I thought it was a bit odd that we were dining in the cellar when there was bound to be a perfectly good baronial dining hall, but maybe they’d done up the kitchens as a big basement diner.
We passed several butler’s pantries before we came to the kitchen. I assumed it was the kitchen, anyway; it was the only room with a thin sliver of light beneath the door. I wrapped my cardigan more tightly round myself as Robert pushed his way in.

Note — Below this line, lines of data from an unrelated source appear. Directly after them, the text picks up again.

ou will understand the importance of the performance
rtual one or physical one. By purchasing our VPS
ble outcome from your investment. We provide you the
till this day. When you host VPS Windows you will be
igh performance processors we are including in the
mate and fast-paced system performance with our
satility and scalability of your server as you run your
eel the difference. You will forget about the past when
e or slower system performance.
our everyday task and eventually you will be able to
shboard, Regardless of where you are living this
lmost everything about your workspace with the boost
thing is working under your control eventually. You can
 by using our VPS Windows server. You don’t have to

“Punctuality costs nothing,” said Duncan, tapping his watch. “Not you, Evie, you’re very welcome.”
I did a double take.
No gleaming candelabra. No dining table. No butler.
Instead, round a long scrubbed pine table sat Duncan and Ingrid McAndrew and Sheila Graham. Sheila was still in the same twinset and skirt, but Ingrid was wearing a mushroom-colored tracksuit, and Duncan had changed into a blue velvet smoking jacket and a hat with a tassle.
If you didn’t count Duncan’s bizarre hat, I was the only one who’d dressed up. My expression froze, along with the rest of me.
“Good Lord, Evie, you must be a warm-blooded girl, wearing a dress like that!” barked Duncan. I was still thinking what on earth to say to that when he turned to Robert and added, “She obviously doesn’t feel this terrible cold you’re always whining on about.”
“I’m not whining,” said Robert—heading for the chair nearest the Aga, I noted. “I’m just pointing out that there are parts of this bloody freezing house that you probably couldn’t legally keep animals in.”